- Required action:
Set the records down again in full, exactly as they are, apart from the images.

- Data provided:

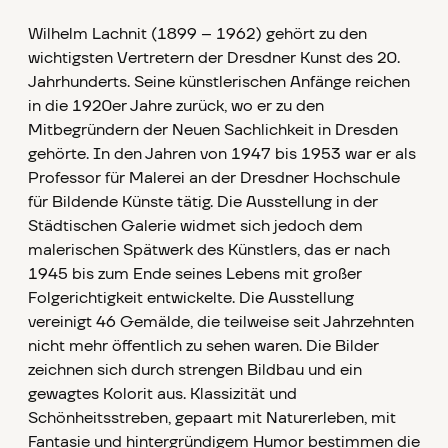
Wilhelm Lachnit (1899 – 1962) gehört zu den
wichtigsten Vertretern der Dresdner Kunst des 20.
Jahrhunderts. Seine künstlerischen Anfänge reichen
in die 1920er Jahre zurück, wo er zu den
Mitbegründern der Neuen Sachlichkeit in Dresden
gehörte. In den Jahren von 1947 bis 1953 war er als
Professor für Malerei an der Dresdner Hochschule
für Bildende Künste tätig. Die Ausstellung in der
Städtischen Galerie widmet sich jedoch dem
malerischen Spätwerk des Künstlers, das er nach
1945 bis zum Ende seines Lebens mit großer
Folgerichtigkeit entwickelte. Die Ausstellung
vereinigt 46 Gemälde, die teilweise seit Jahrzehnten
nicht mehr öffentlich zu sehen waren. Die Bilder
zeichnen sich durch strengen Bildbau und ein
gewagtes Kolorit aus. Klassizität und
Schönheitsstreben, gepaart mit Naturerleben, mit
Fantasie und hintergründigem Humor bestimmen die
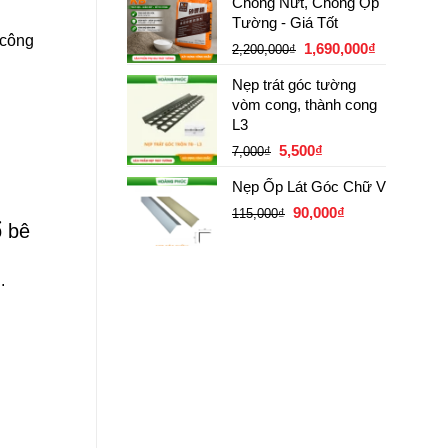
Chống Nứt, Chống Ộp
16,000₫.
là:
Tường - Giá Tốt
14,500₫.
 công
Giá
Giá
1,690,000
₫
2,200,000
₫
gốc
hiện
Nẹp trát góc tường
là:
tại
vòm cong, thành cong
2,200,000₫.
là:
L3
1,690,000
Giá
Giá
5,500
₫
7,000
₫
gốc
hiện
Nẹp Ốp Lát Góc Chữ V
là:
tại
Giá
Giá
7,000₫.
90,000
là:
₫
115,000
₫
ổ bê
gốc
hiện
5,500₫.
là:
tại
115,000₫.
là:
.
90,000₫.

- Solution to the problem:
Wilhelm Lachnit (1899 – 1962) gehört zu den
wichtigsten Vertretern der Dresdner Kunst des 20.
Jahrhunderts. Seine künstlerischen Anfänge reichen
in die 1920er Jahre zurück, wo er zu den
Mitbegründern der Neuen Sachlichkeit in Dresden
gehörte. In den Jahren von 1947 bis 1953 war er als
Professor für Malerei an der Dresdner Hochschule
für Bildende Künste tätig. Die Ausstellung in der
Städtischen Galerie widmet sich jedoch dem
malerischen Spätwerk des Künstlers, das er nach
1945 bis zum Ende seines Lebens mit großer
Folgerichtigkeit entwickelte. Die Ausstellung
vereinigt 46 Gemälde, die teilweise seit Jahrzehnten
nicht mehr öffentlich zu sehen waren. Die Bilder
zeichnen sich durch strengen Bildbau und ein
gewagtes Kolorit aus. Klassizität und
Schönheitsstreben, gepaart mit Naturerleben, mit
Fantasie und hintergründigem Humor bestimmen die
Chống Nứt, Chống Ộp
16,000₫.
là:
Tường - Giá Tốt
14,500₫.
 công
Giá
Giá
1,690,000
₫
2,200,000
₫
gốc
hiện
Nẹp trát góc tường
là:
tại
vòm cong, thành cong
2,200,000₫.
là:
L3
1,690,000
Giá
Giá
5,500
₫
7,000
₫
gốc
hiện
Nẹp Ốp Lát Góc Chữ V
là:
tại
Giá
Giá
7,000₫.
90,000
là:
₫
115,000
₫
ổ bê
gốc
hiện
5,500₫.
là:
tại
115,000₫.
là:
.
90,000₫.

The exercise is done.